As consideration for my being allowed to participate in firearms related activities, including training conducted by Top Shot Firearms Simulator, Inc. at the Top Shot Firearms Simulator, Inc. (hereinafter “Top Shot”) shooting facility, I have read, understand, and voluntarily sign this document, and agree to be bound by this Waiver, Release of Liability, Indemnification Agreement, Consent to Medical Treatment and Agreement to be Filmed or Otherwise Recorded, for myself, my relatives, heirs, estate, personal representatives, beneficiaries, next of kin and assigns, as follows:
- Assumption of Risks. I understand that this Waiver, Release of Liability, Indemnification Agreement, Consent to Medical Treatment and Agreement to be Filmed or Otherwise Recorded is intended to address all of the risks of any kind, nature or description associated with my presence at Top Shot and/or as a Participant at Top Shot, including, particularly, such risks created by actions, inactions, carelessness or negligence, gross or otherwise, on the part of Top Shot and any of its directors, officers, employees, agents, volunteers, successors, assigns or persons acting under their permission or authority. I assume the risks, known or unknown, foreseeable and unforeseeable, in any way connected with my presence at Top Shot and with my actions as a bystander or participant at Top Shot.

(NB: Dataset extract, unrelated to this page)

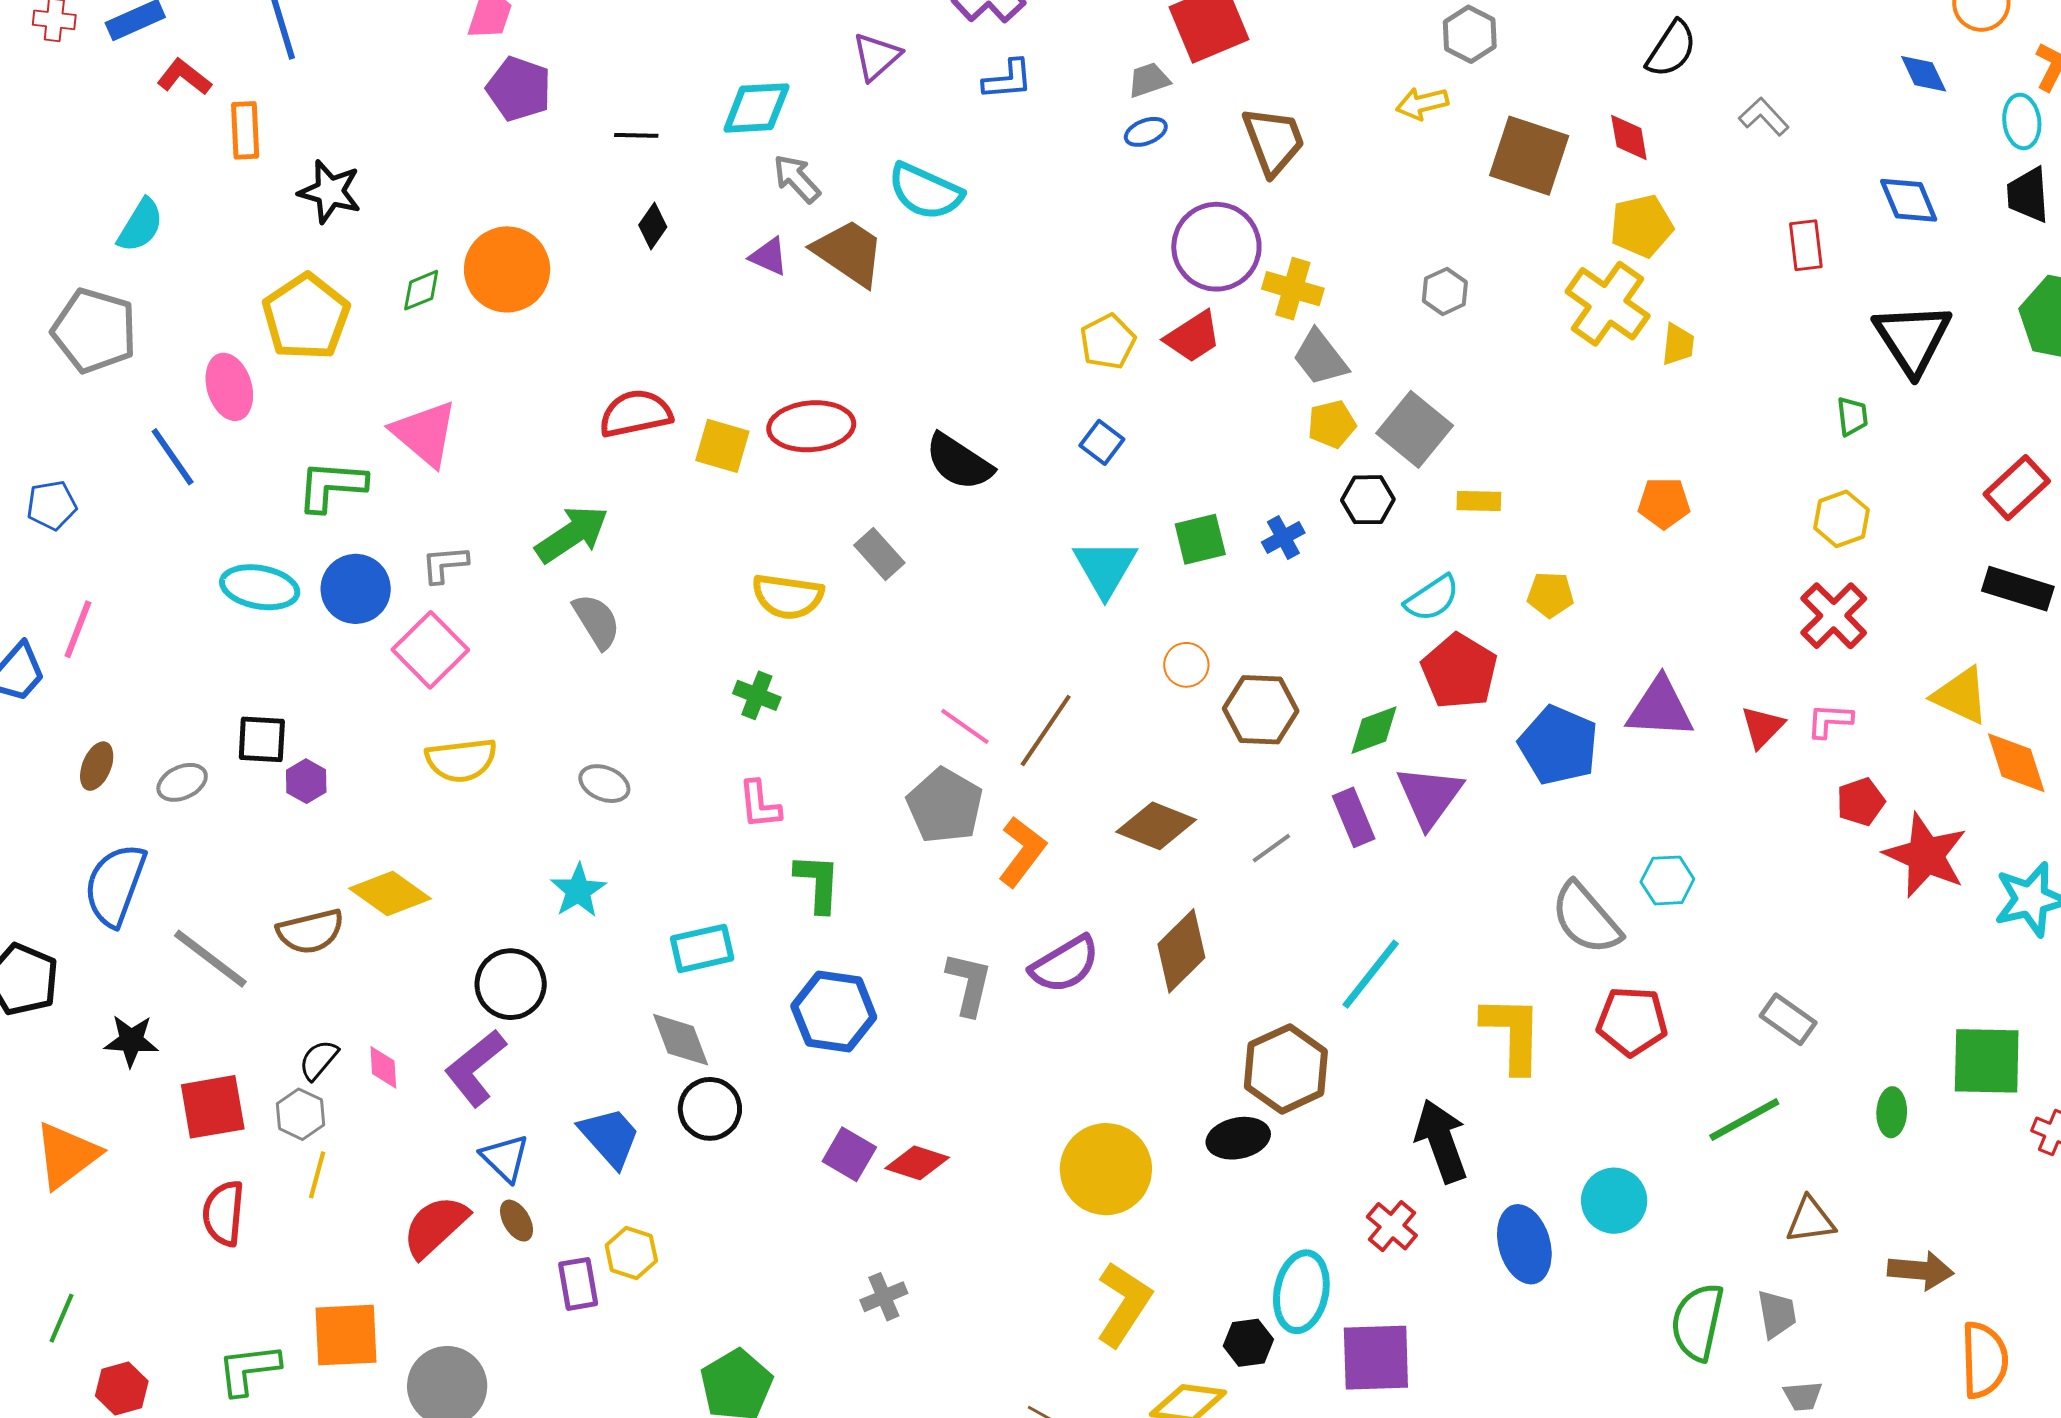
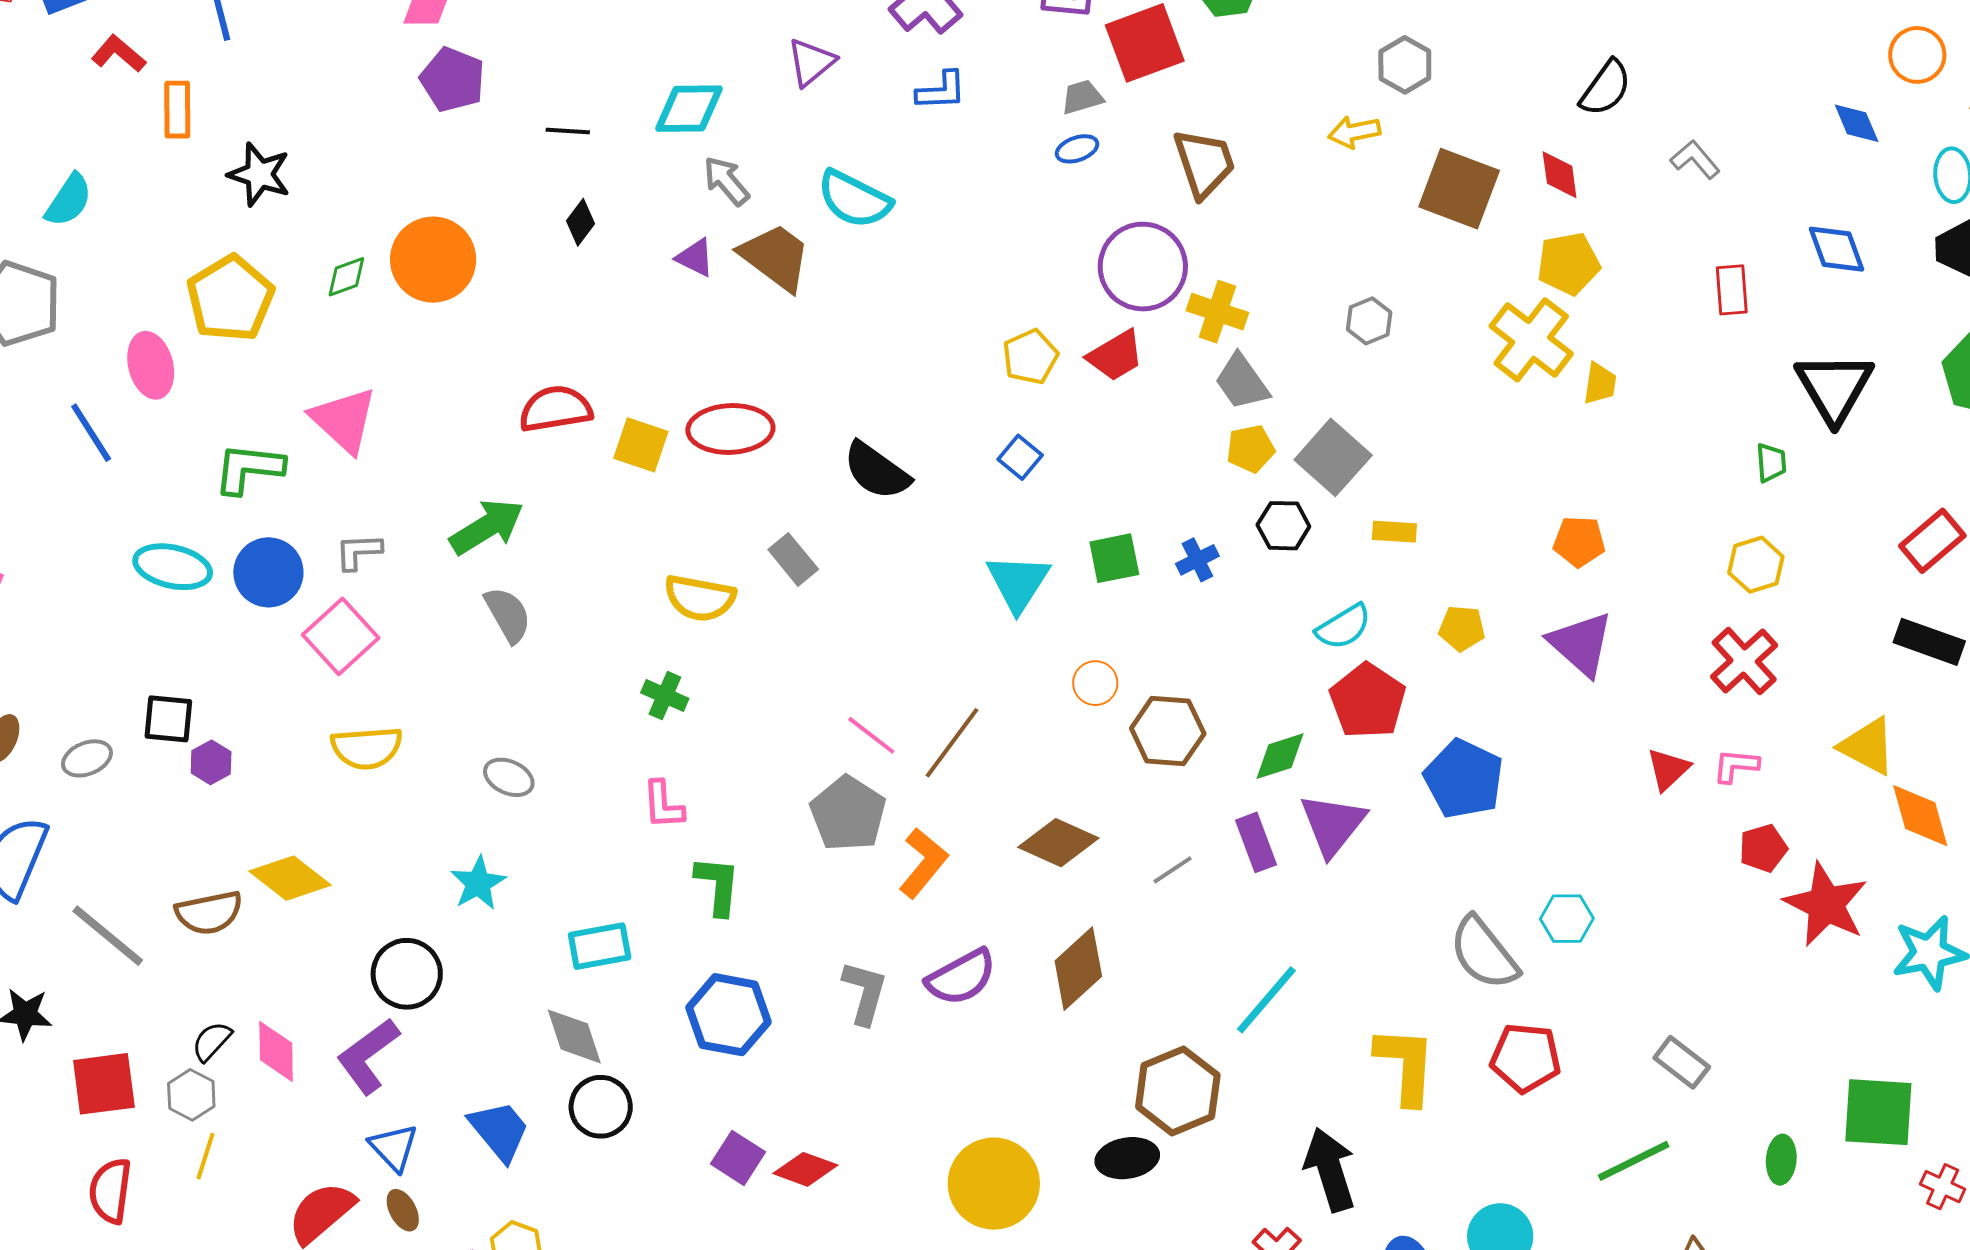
purple triangle: (1660, 708) -> (1581, 644), moved, turned 36
pink diamond: (383, 1067) -> (276, 1052), size x1.4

- Release and Waiver. I release Top Shot and its directors, trustees, officers employees, agents, volunteers, successors, assigns and all persons acting with or under their permission or authority (collectively the “Releasees”), including any Independent Contractor Instructors, from any and all liability, and hereby waive any and all claims, including those for injury, death, loss, damage, property damage, expense, including attorney fees and expenses, in any way connected with my presence at Top Shot, whether or not caused in whole or in part by the carelessness, negligence, gross or otherwise, or misconduct of the Releasees and/or of any of the individuals identified above, and/or caused by any other person, bystander or participant at Top Shot.
- I agree to indemnify and to hold harmless the Releasees, identified in the preceding paragraph, including all persons acting under or with their permission or authority, from any and all claims, including attorney fees and expenses, and the cost f defending against any claim I might make, or that might be made on my behalf or in behalf of my estate, that is released and/or waived by this Agreement and in any way connected with or arising out of my actions as a bystander or participant at Top Shot, including claims related to my actions and/or the actions of others, whether or not caused in whole or in part by the carelessness, negligence, gross or otherwise, or misconduct of the Releasees identified above or any other person or entity.
- Binding Effect. This instrument shall be binding upon my relatives, heirs, estate, personal representatives, beneficiaries, next of kin and assigns and shall inure to the benefit of the Releasees.
- Consent to Medical Treatment. I authorize Top Shot to provide me, through the medical personnel of their choice, medical assistance, transportation and emergency medical services should I require such assistance, transportation or medical services, as the result of injury or damage occurring at Top Shot. This consent does not impose a duty upon Top Shot to provide such assistance, transportation or services, nor shall it be liable for payment of any costs related to such services.
- Applicable Law. This instrument shall be governed, construed, and enforced in accordance with the la of the State of Indiana and any and all lawsuits or causes of action shall be to those filed in Marion County, Indiana, which is hereby agreed by the parties as the jurisdiction and venue for any and all litigation arising from any claim by the undersigned related in any way to Top Shot.
- Agreement to be Filmed and Otherwise Recorded. Participants acknowledge and agree that they may be filmed, videotaped, photographed or otherwise recorded at any time inside or outside our facility. This content may be used by Top Shot for training purposes, marketing and/or print material, website content and/or legal purposes. Your signature below gives Top Shot and/or affiliates permission to use any content for professional use. Your information can also be used for business contact and you consent to giving us permission to contact you.
THIS IS A WAIVER, RELEASE OF LIABILITY, INDEMNIFICATION AGREEMENT, CONSENT TO MEDICAL TREATMENT AND AGREEMENT TO BE FILMED OR OTHERWISE RECORDED WHICH I HAVE READ AND TO WHICH I CONSENT. I UNDERSTAND THAT I HAVE GIVEN UP SUBSTANTIAL RIGHTS BY MY SIGNING THIS AGREEMENT. I AM SIGNING THIS WAIVER, RELEASE OF LIABILITY, INDEMNIFICATION AGREEMENT, CONSENT TO MEDICAL TREATMENT AND AGREEMENT TO BE FILMED OR OTHERWISE RECORDED VOLUNTARILY AND OF MY OWN FREE WILL.